## TASK REQUIREMENTS
Although the data below holds other lines too, output only those from the line with "Click to enlarge" up to and including the line with "Neuigkeiten", exactly as they appear.

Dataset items
· · · · · · ·

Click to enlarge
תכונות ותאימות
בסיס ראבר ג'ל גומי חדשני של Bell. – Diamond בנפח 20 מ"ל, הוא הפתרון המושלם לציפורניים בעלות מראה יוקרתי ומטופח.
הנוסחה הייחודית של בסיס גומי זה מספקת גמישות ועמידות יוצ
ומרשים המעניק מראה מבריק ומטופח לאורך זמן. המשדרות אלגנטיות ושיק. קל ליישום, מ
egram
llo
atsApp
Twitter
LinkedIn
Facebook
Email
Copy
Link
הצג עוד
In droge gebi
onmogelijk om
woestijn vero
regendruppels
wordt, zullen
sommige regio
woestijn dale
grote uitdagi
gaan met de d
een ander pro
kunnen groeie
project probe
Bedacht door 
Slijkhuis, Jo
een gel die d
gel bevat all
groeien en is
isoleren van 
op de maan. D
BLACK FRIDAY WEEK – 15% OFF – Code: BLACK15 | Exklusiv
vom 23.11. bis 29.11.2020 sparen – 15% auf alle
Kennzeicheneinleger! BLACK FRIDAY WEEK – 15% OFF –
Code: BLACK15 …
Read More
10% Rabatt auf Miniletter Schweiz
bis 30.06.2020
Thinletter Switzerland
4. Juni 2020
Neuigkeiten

· · · · · · ·

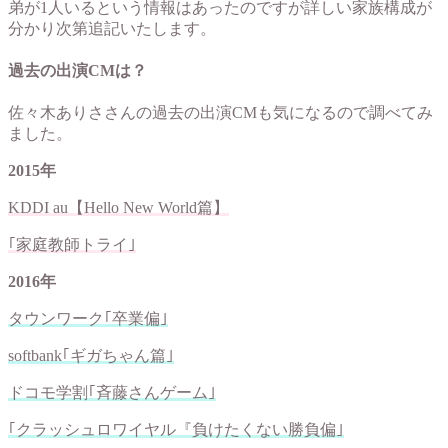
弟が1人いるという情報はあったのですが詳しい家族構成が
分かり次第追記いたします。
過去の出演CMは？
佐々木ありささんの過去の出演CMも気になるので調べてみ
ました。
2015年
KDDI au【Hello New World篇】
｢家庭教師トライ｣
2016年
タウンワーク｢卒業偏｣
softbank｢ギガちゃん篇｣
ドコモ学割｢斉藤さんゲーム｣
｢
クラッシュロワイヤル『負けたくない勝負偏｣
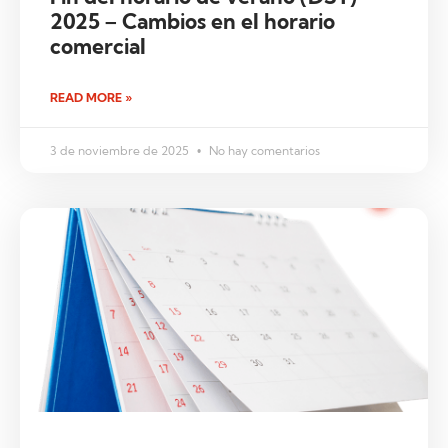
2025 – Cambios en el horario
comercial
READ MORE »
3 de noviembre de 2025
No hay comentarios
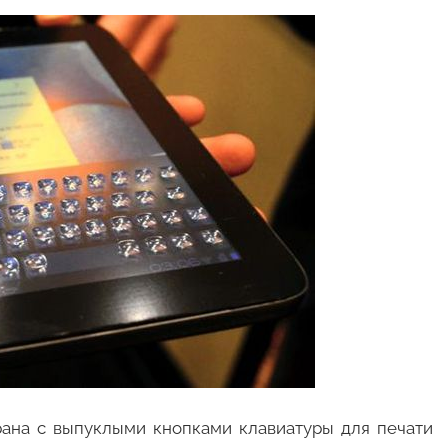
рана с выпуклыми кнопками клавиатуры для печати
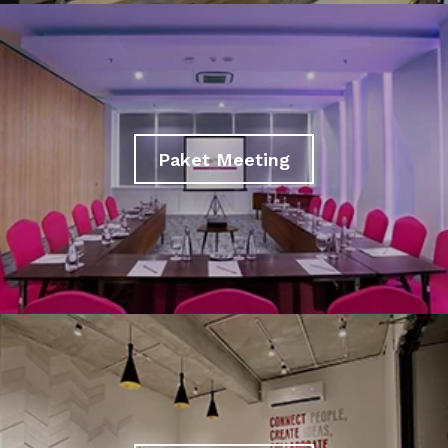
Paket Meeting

· · · · · · ·

## TASK OUTPUT
Click to enlarge
תכונות ותאימות
בסיס ראבר ג'ל גומי חדשני של Bell. – Diamond בנפח 20 מ"ל, הוא הפתרון המושלם לציפורניים בעלות מראה יוקרתי ומטופח.
הנוסחה הייחודית של בסיס גומי זה מספקת גמישות ועמידות יוצ
ומרשים המעניק מראה מבריק ומטופח לאורך זמן. המשדרות אלגנטיות ושיק. קל ליישום, מ
egram
llo
atsApp
Twitter
LinkedIn
Facebook
Email
Copy
Link
הצג עוד
In droge gebi
onmogelijk om
woestijn vero
regendruppels
wordt, zullen
sommige regio
woestijn dale
grote uitdagi
gaan met de d
een ander pro
kunnen groeie
project probe
Bedacht door 
Slijkhuis, Jo
een gel die d
gel bevat all
groeien en is
isoleren van 
op de maan. D
BLACK FRIDAY WEEK – 15% OFF – Code: BLACK15 | Exklusiv
vom 23.11. bis 29.11.2020 sparen – 15% auf alle
Kennzeicheneinleger! BLACK FRIDAY WEEK – 15% OFF –
Code: BLACK15 …
Read More
10% Rabatt auf Miniletter Schweiz
bis 30.06.2020
Thinletter Switzerland
4. Juni 2020
Neuigkeiten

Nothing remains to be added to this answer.